[Edu-sig] Partial Sums using List Comprehensions

[kirby urner]

I've appending a posting (of mine) from another group,
because of the Python syntax it contains:  a list
comprehension giving partial sums.  So often in math,
we want to do that, or in simple grocery store arithmetic,
or statistics, where what interests is a list of cumulative
sums, running totals.

Now an interesting way to date yourself is if you have
a "cringe reflex" when you see:

>>> halfoctas = [sum(manylayers[0:x]) for x in range(1,21)]

when you realize the *same totals* are starting over for
every member of the list, i.e. we're not capitalizing on having
already added 18 numbers, when going to the 19th -- we
start all over.  What a waste of perfectly good ADDs, right?

If you're old school assembler with limited RAM (8K sound
like a lot?) your reflex will be to cache those totals and run
screaming from any VHLL (very high level language) that
doesn't mirror your sense of memory/clock economy.

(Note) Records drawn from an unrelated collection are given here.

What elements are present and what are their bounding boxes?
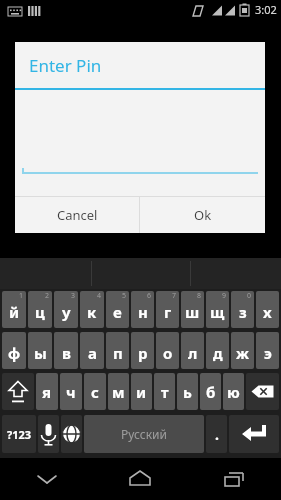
button[interactable]: в [54,332,78,369]
button[interactable]: у [54,291,78,328]
staticText: Русский [121,426,167,442]
staticText: с [91,382,99,402]
staticText: ц [35,302,45,322]
staticText: щ [210,302,225,322]
button[interactable]: Ok [140,197,265,233]
staticText: р [138,343,148,363]
button[interactable]: т [154,373,175,410]
staticText: 9 [222,291,227,301]
button[interactable]: ?123 [2,415,36,453]
button[interactable]: . [206,415,227,453]
staticText: й [9,302,20,322]
staticText: ф [8,343,21,363]
staticText: у [62,302,71,322]
staticText: т [161,382,169,402]
button[interactable]: ц [28,291,52,328]
staticText: 4 [97,291,102,301]
staticText: ю [227,382,240,402]
button[interactable]: и [131,373,152,410]
staticText: з [239,302,247,322]
staticText: 5 [122,291,127,301]
button[interactable]: Cancel [15,197,139,233]
staticText: ж [236,343,249,363]
staticText: х [263,302,272,322]
button[interactable]: ь [177,373,198,410]
button[interactable]: Recents [187,458,281,500]
staticText: ш [185,302,200,322]
button[interactable]: ч [60,373,82,410]
button[interactable]: Backspace [246,373,279,410]
button[interactable]: Change language [61,415,82,453]
staticText: е [113,302,122,322]
button[interactable]: м [108,373,129,410]
staticText: и [136,382,147,402]
staticText: ы [34,343,47,363]
button[interactable]: р [131,332,154,369]
button[interactable]: п [106,332,129,369]
staticText: ь [183,382,192,402]
button[interactable]: Enter [229,415,279,453]
staticText: б [206,382,216,402]
staticText: я [42,382,52,402]
staticText: 3 [71,291,76,301]
button[interactable]: э [256,332,279,369]
button[interactable]: д [206,332,229,369]
button[interactable]: л [181,332,204,369]
staticText: 7 [172,291,177,301]
staticText: н [138,302,148,322]
staticText: э [264,343,272,363]
staticText: Ok [194,206,212,224]
staticText: г [164,302,172,322]
button[interactable]: й [2,291,26,328]
button[interactable]: ю [223,373,244,410]
staticText: Cancel [57,206,98,224]
button[interactable]: а [80,332,104,369]
staticText: к [87,302,97,322]
button[interactable]: я [36,373,58,410]
staticText: . [215,425,219,444]
staticText: 1 [19,291,24,301]
button[interactable]: з [231,291,254,328]
staticText: д [213,343,223,363]
button[interactable]: г [156,291,179,328]
staticText: л [188,343,198,363]
button[interactable]: к [80,291,104,328]
staticText: 8 [197,291,202,301]
button[interactable]: с [84,373,106,410]
button[interactable]: Back [0,458,93,500]
button[interactable]: н [131,291,154,328]
staticText: п [113,343,123,363]
staticText: 0 [247,291,252,301]
button[interactable]: е [106,291,129,328]
button[interactable]: Русский [84,415,204,453]
button[interactable]: щ [206,291,229,328]
staticText: 6 [147,291,152,301]
staticText: в [62,343,71,363]
button[interactable]: Home [93,458,187,500]
staticText: м [112,382,125,402]
staticText: 3:02 [255,2,277,17]
button[interactable]: о [156,332,179,369]
staticText: о [163,343,173,363]
staticText: 2 [45,291,50,301]
button[interactable]: Voice input [38,415,59,453]
button[interactable]: ш [181,291,204,328]
button[interactable]: б [200,373,221,410]
button[interactable]: ы [28,332,52,369]
button[interactable]: х [256,291,279,328]
staticText: Enter Pin [29,54,102,77]
staticText: ?123 [7,427,32,442]
button[interactable]: ф [2,332,26,369]
staticText: ч [66,382,76,402]
button[interactable]: Shift [2,373,34,410]
staticText: а [88,343,97,363]
button[interactable]: ж [231,332,254,369]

But in Python, is in other VHLLs such as J, it's economy
of syntax, and therefore conceptual economy in the
programmer's own brain, that we're seeking, less so a
perfectly optimized fleet of electrons through the CPU's
adder.

We waste "clock cycles" with wild abandon, because most
computers just sit there wasting clock cycles anyway -- that's
what they have, in magnificent abundance (*way* too much
time on their hands).

Programmers, on the other hand, have busy lives and need to
get on with learning their sums.  List comprehension syntax
is easy to master and any decent Python course gets into it
quickly (within the first hour, during an overview pass?).

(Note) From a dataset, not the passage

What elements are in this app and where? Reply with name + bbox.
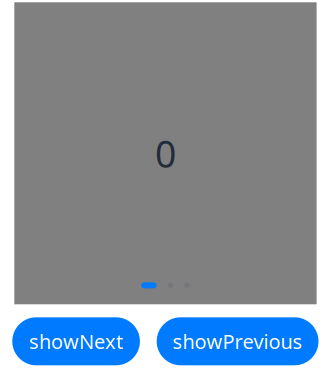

And that's the tradeoff in electronics:  pushing the busy work
onto the machines, freeing up our own minds for more interesting
challenges.  But you still need old school type thinkers, for
when memory really does get to be tight (which it still does,
in many knowledge domains, e.g. climatology).

Also you could just go:

>>> def halfoctas(n):
	return [sum([x*x for x in range(1, n+1)][0:i]) for i in range(1, n+1)]

>>> halfoctas(10)
[1, 5, 14, 30, 55, 91, 140, 204, 285, 385]
>>> halfoctas(20)
[1, 5, 14, 30, 55, 91, 140, 204, 285, 385, 506, 650, 819, 1015, 1240,
1496, 1785, 2109, 2470, 2870]

but that's a lot less transparent I think.  Or write it as a generator
-- don't have
to specify n in that case (just invoke .next() without limit).

Kirby

=========================

Re: School Boycott

--- In synergeo at yahoogroups.com, "Alan Michelson"
<amichelson2002 at ...> wrote:

> As you can see, there hasn't been as much discussion about the
> half-coupler as there was about the octant (they both have the same
> volume — one-sixth of the cube!)
>

Yeah, you're doing good work. And every school child gets at least
a tactile and/or visual gander at the Egyptian variety, especially
if getting brainwashed with Biblical stories, in which Pharoh is
bound to come in (and go out). So "half octahedron" is no unfamiliar
concept. Nor should be the ball packing corresponding thereto,
beginning with a plane of XY spheres, surmounted by another "down
in the valleys", and another, and so on, tapering right up to a
tippy top apex ball -- maybe it makes more sense to begin from there,
excavating as you grow the base.

We're talking about the sum of consecutive squares of course, and
so in Python:

>>> def layers(n): return n**2

>>> manylayers = [layers(n) for n in range(1, 21)]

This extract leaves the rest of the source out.